For the previous version, instead, it was from pure code review: the
thread that is dequeing responses loops until the queue is empty (A),
then if it is empty and there are no more futures involved then it
re-enabled direct writing (B). If another threads tried to write a new
response while the first thread was between (A) and (B) then you end
up with an element in the queue and no one taking care to write it
(and this breaks almost any protocol I know).
The fact that (A) and (B) are near and the fact that we only rarely
have 2 threads working on that means this would probably happen very
rarely in production, but still it exists.

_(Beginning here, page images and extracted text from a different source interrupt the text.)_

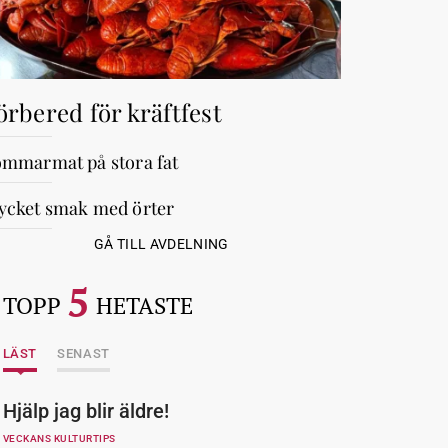
örbered för kräftfest
mmarmat på stora fat
cket smak med örter
GÅ TILL AVDELNING
5
TOPP
HETASTE
LÄST
SENAST
Hjälp jag blir äldre!
VECKANS KULTURTIPS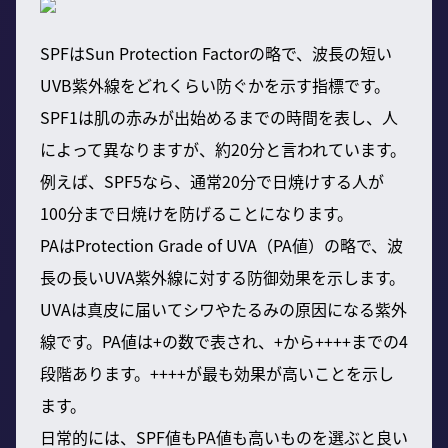
SPFはSun Protection Factorの略で、波長の短い
UVB紫外線をどれくらい防ぐかを示す指標です。
SPF1は肌の赤みが出始めるまでの時間を表し、人
によって異なりますが、約20分と言われています。
例えば、SPF5なら、通常20分で日焼けする人が
100分まで日焼けを防げることになります。
PAはProtection Grade of UVA（PA値）の略で、波
長の長いUVA紫外線に対する防御効果を示します。
UVAは真皮に届いてシワやたるみの原因になる紫外
線です。PA値は+の数で表され、+から++++までの4
段階あります。++++が最も効果が高いことを示し
ます。
日常的には、SPF値もPA値も高いものを選ぶと良い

> I believe the beauty resides in the easy-understanding. For example, if this
> class is designed to be used by only 2 threads, it should come out for the
> reader from javadoc, method, fields... namings.
> Thx,

I usually avoid using volatile/synchronization and prefer using some
class from the wonderful java concurrent package, but I didn't find a
better solution so I moved to "something working" (or at least I hope
it works, that's why I asked for review).